A week after the break-in of my apartment I am still unhappy with the investigation. The cops arrived promptly and answered my questions, but after I signed the report there was little follow-up. The fingerprint team hardly dusted for anything, saying CSI is just a show that exaggerates the process. I should have guessed that since none of the officers spoke in witty puns or wore sunglasses indoors.

I resolved to do my own detective work. Initially I was hoping that the crooks would leave something behind, like a skull ring. I would wear it, and then when someone on the street reacted subtlely to it, I would say, "That's the guy!" and two cops would appear out of nowhere and chase him, catching him in an alley where a gate would be too high to climb. Well I didn't uncover a ring, but I did find evidence!

A small, dry, blue, lightweight circle. At first glance it looked like a shriveled Froot Loop.


...but the texture was more like Cracklin' Oat Bran



...only more triangular in shape. Someone suggested it may be kitty litter, but the Google image search of "kitty litter" is making me dry-heave at my desk, so those results are inconclusive.
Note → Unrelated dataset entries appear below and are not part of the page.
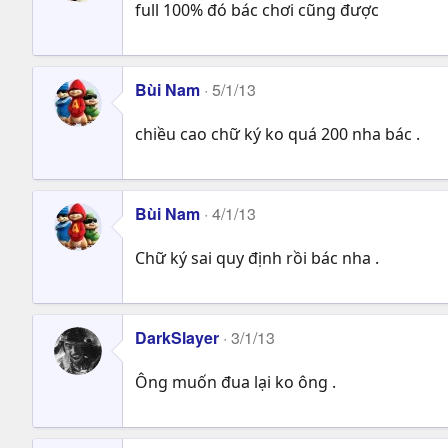
full 100% đó bác chơi cũng được
Bùi Nam
5/1/13
chiều cao chữ ký ko quá 200 nha bác .
Bùi Nam
4/1/13
Chữ ký sai quy định rồi bác nha .
DarkSlayer
3/1/13
Ông muốn đua lại ko ông .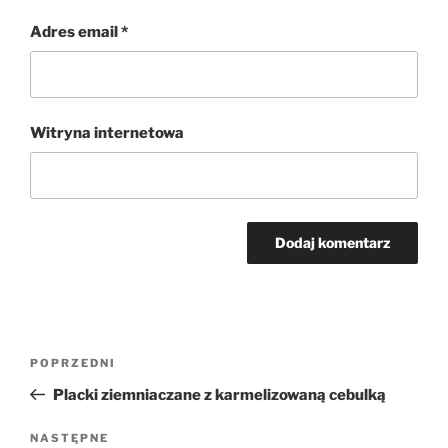
Adres email
*
Witryna internetowa
Nawigacja
Poprzedni
POPRZEDNI
wpisu
wpis
Placki ziemniaczane z karmelizowaną cebulką
Następny
NASTĘPNE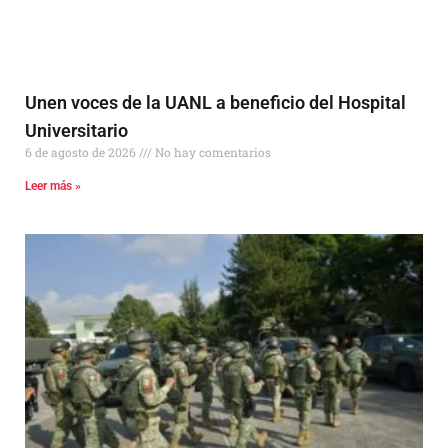
Unen voces de la UANL a beneficio del Hospital
Universitario
6 de agosto de 2026
No hay comentarios
Leer más »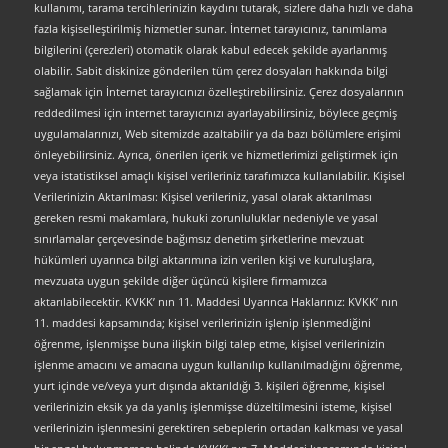
kullanımı, tarama tercihlerinizin kaydını tutarak, sizlere daha hızlı ve daha
fazla kişiselleştirilmiş hizmetler sunar. İnternet tarayıcınız, tanımlama
bilgilerini (çerezleri) otomatik olarak kabul edecek şekilde ayarlanmış
olabilir. Sabit diskinize gönderilen tüm çerez dosyaları hakkında bilgi
sağlamak için İnternet tarayıcınızı özelleştirebilirsiniz. Çerez dosyalarının
reddedilmesi için internet tarayıcınızı ayarlayabilirsiniz, böylece geçmiş
uygulamalarınızı, Web sitemizde azaltabilir ya da bazı bölümlere erişimi
önleyebilirsiniz. Ayrıca, önerilen içerik ve hizmetlerimizi geliştirmek için
veya istatistiksel amaçlı kişisel verileriniz tarafımızca kullanılabilir. Kişisel
Verilerinizin Aktarılması: Kişisel verileriniz, yasal olarak aktarılması
gereken resmi makamlara, hukuki zorunluluklar nedeniyle ve yasal
sınırlamalar çerçevesinde bağımsız denetim şirketlerine mevzuat
hükümleri uyarınca bilgi aktarımına izin verilen kişi ve kuruluşlara,
mevzuata uygun şekilde diğer üçüncü kişilere firmamızca
aktarılabilecektir. KVKK’ nın 11. Maddesi Uyarınca Haklarınız: KVKK’ nın
11. maddesi kapsamında; kişisel verilerinizin işlenip işlenmediğini
öğrenme, işlenmişse buna ilişkin bilgi talep etme, kişisel verilerinizin
işlenme amacını ve amacına uygun kullanılıp kullanılmadığını öğrenme,
yurt içinde ve/veya yurt dışında aktarıldığı 3. kişileri öğrenme, kişisel
verilerinizin eksik ya da yanlış işlenmişse düzeltilmesini isteme, kişisel
verilerinizin işlenmesini gerektiren sebeplerin ortadan kalkması ve yasal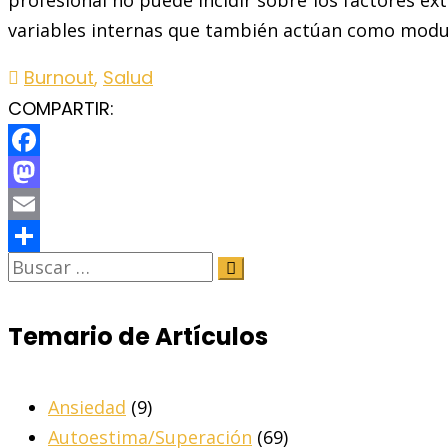
variables internas que también actúan como modul
Burnout
,
Salud
COMPARTIR:
Facebook
Mastodon
Email
Share
Temario de Artículos
Ansiedad
(9)
Autoestima/Superación
(69)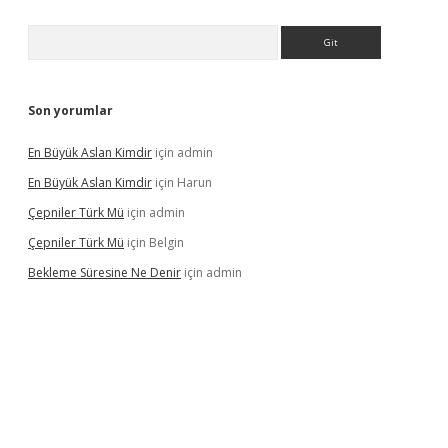
Arama
Son yorumlar
En Büyük Aslan Kimdir
için
admin
En Büyük Aslan Kimdir
için
Harun
Çepniler Türk Mü
için
admin
Çepniler Türk Mü
için
Belgin
Bekleme Süresine Ne Denir
için
admin
rgir.net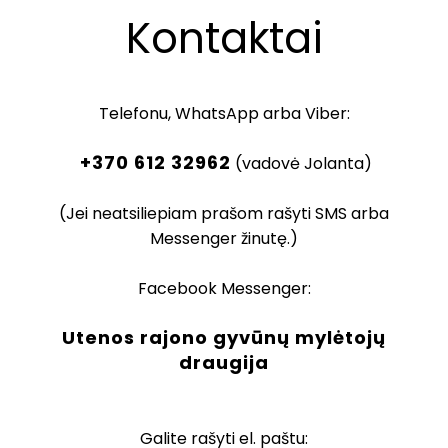
Kontaktai
Telefonu, WhatsApp arba Viber:
+370 612 32962
(vadovė Jolanta)
(Jei neatsiliepiam prašom rašyti SMS arba
Messenger žinutę.)
Facebook Messenger:
Utenos rajono gyvūnų mylėtojų
draugija
Galite rašyti el. paštu: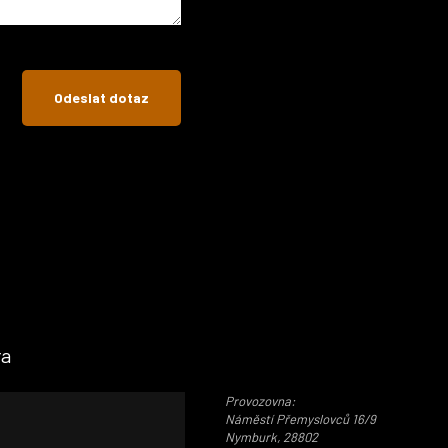
ra
Provozovna:
Náměstí Přemyslovců 16/9
Nymburk, 28802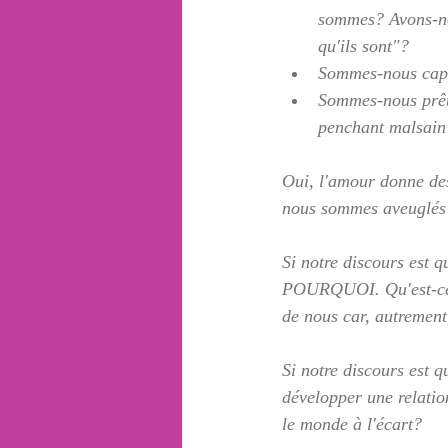
sommes? Avons-nou
qu'ils sont"?
Sommes-nous capab
Sommes-nous prêts
penchant malsain
Oui, l'amour donne des 
nous sommes aveuglés p
Si notre discours est
POURQUOI. Qu'est-ce qu
de nous car, autrement
Si notre discours est q
développer une relati
le monde à l'écart? 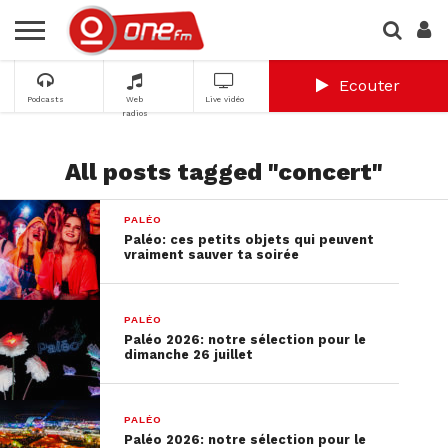
Ecouter
Podcasts
Web
Live vidéo
radios
All posts tagged "concert"
PALÉO
Paléo: ces petits objets qui peuvent
vraiment sauver ta soirée
PALÉO
Paléo 2026: notre sélection pour le
dimanche 26 juillet
PALÉO
Paléo 2026: notre sélection pour le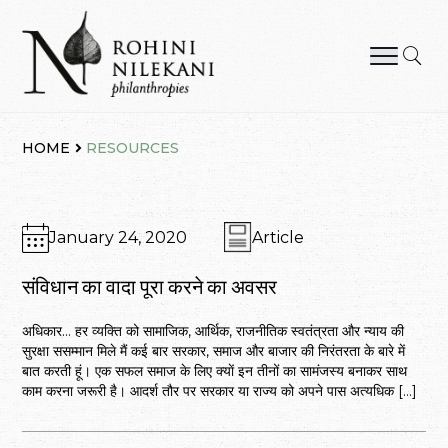
Skip
to
content
Rohini Nilekani Philanthropies
HOME
RESOURCES
January 24, 2020
Article
संविधान का वादा पूरा करने का अवसर
अधिकार… हर व्यक्ति को सामाजिक, आर्थिक, राजनीतिक स्वतंत्रता और न्याय की
सुरक्षा ससम्मान मिले मैं कई बार सरकार, समाज और बाजार की निरंतरता के बारे में
बात करती हूं। एक सफल समाज के लिए क्याें इन तीनों का सामंजस्य बनाकर साथ
काम करना जरूरी है। आदर्श तौर पर सरकार या राज्य को अपने पास अत्यधिक […]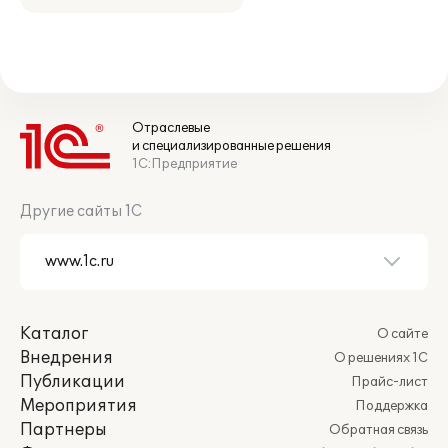
Отраслевые
и специализированные решения
1С:Предприятие
Другие сайты 1С
Каталог
О сайте
Внедрения
О решениях 1С
Публикации
Прайс-лист
Мероприятия
Поддержка
Партнеры
Обратная связь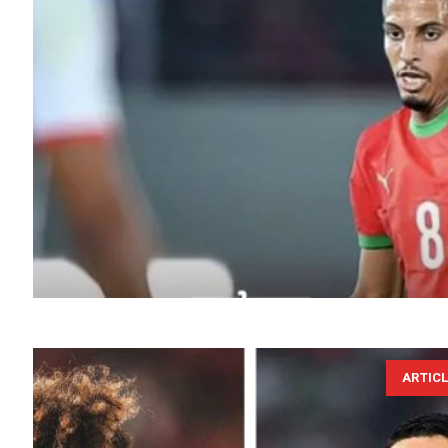
ARTIC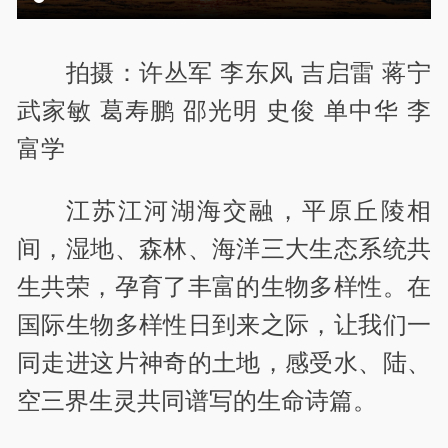
拍摄：许丛军 李东风 吉启雷 蒋宁
武家敏 葛寿鹏 邵光明 史俊 单中华 李
富学
江苏江河湖海交融，平原丘陵相
间，湿地、森林、海洋三大生态系统共
生共荣，孕育了丰富的生物多样性。在
国际生物多样性日到来之际，让我们一
同走进这片神奇的土地，感受水、陆、
空三界生灵共同谱写的生命诗篇。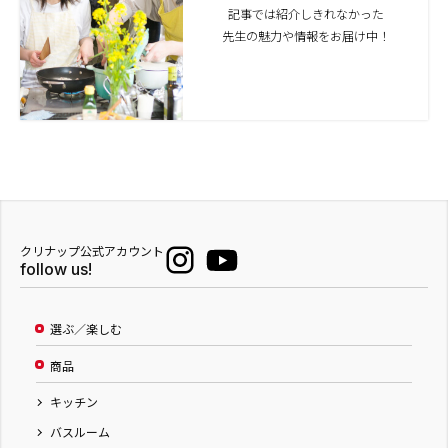
記事では紹介しきれなかった
先生の魅力や情報をお届け中！
クリナップ公式アカウント
follow us!
選ぶ／楽しむ
商品
キッチン
バスルーム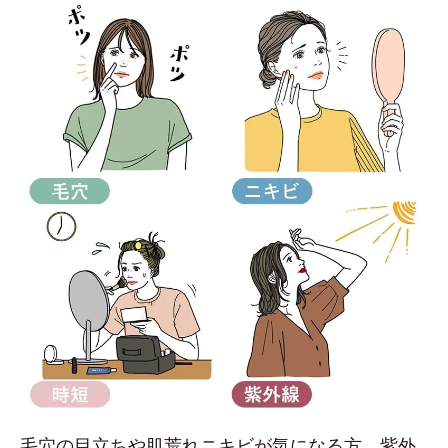
毛穴の目立ちや肌荒れニキビが気になる方、紫外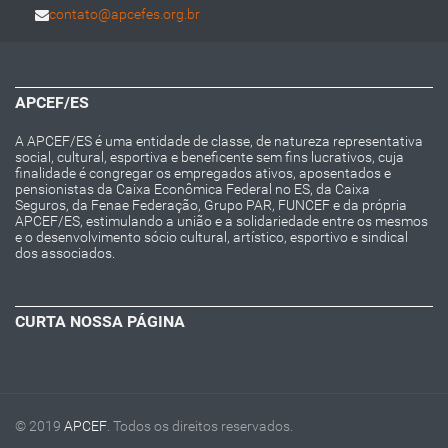
contato@apcefes.org.br
APCEF/ES
A APCEF/ES é uma entidade de classe, de natureza representativa
social, cultural, esportiva e beneficente sem fins lucrativos, cuja
finalidade é congregar os empregados ativos, aposentados e
pensionistas da Caixa Econômica Federal no ES, da Caixa
Seguros, da Fenae Federação, Grupo PAR, FUNCEF e da própria
APCEF/ES, estimulando a união e a solidariedade entre os mesmos
e o desenvolvimento sócio cultural, artístico, esportivo e sindical
dos associados.
CURTA NOSSA PÁGINA
© 2019
APCEF
. Todos os direitos reservados.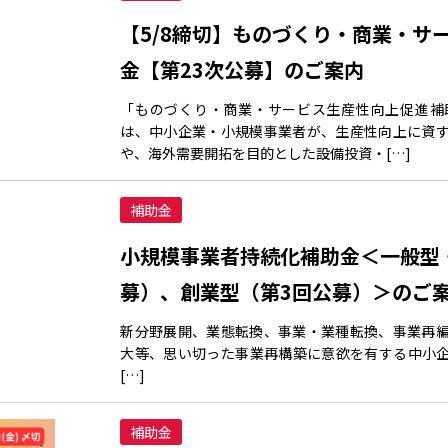
【5/8締切】ものづくり・商業・サ
金【第23次公募】のご案内
「ものづくり・商業・サービス生産性向上促進補
は、中小企業・小規模事業者が、生産性向上に資
や、海外需要開拓を目的とした設備投資・[…]
補助金
小規模事業者持続化補助金＜一般型
募）、創業型（第3回公募）＞のご
新分野展開、業態転換、事業・業種転換、事業再
大等、思い切った事業再構築に意欲を有する中小
[…]
補助金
Maybe the crooks work part-time at a pet store!

I have placed the foreign object in a baggie, and whenever I get my microscope, testubes and push-up bra, I'll be ready to examine it more closely, night time drama-style. If anyone has any hot tips, please leave them in the comments section.

5 comments:

soce said...

When my good friend got robbed a few years ago, he had to go to the police like 4 or 5 times to try to identify people. I think they may have eventually found someone, possibly.

Chris said...

*picks up the cereal*
"It looks like these thieves picked the wrong apartment..."
*puts on sunglasses*
"To have breakfast in bed"
YEAAAAAAAAAAAAAAAAAAAAAAAAHHHHHHH

Chris said...

BTW, you never told us what the evidence tasted like.

You did taste it to make sure it wasn't kitty litter right?

Jerell said...

Maybe it was Mikey from those Life cereal commercials.

Abbi Crutchfield said...

@ Soce: Your story is full of too much uncertainty. Get back to me with COLD HARD FACTS young man!

@ Chris: LOL! You made me do a spit take. Actually, I have re-visited the evidence, and found what I think is a paint chip on it. I can't risk led poisoning.

@ Jerell: Yeah! He'll eat anything. Welcome back! You haven't posted a comment in forever!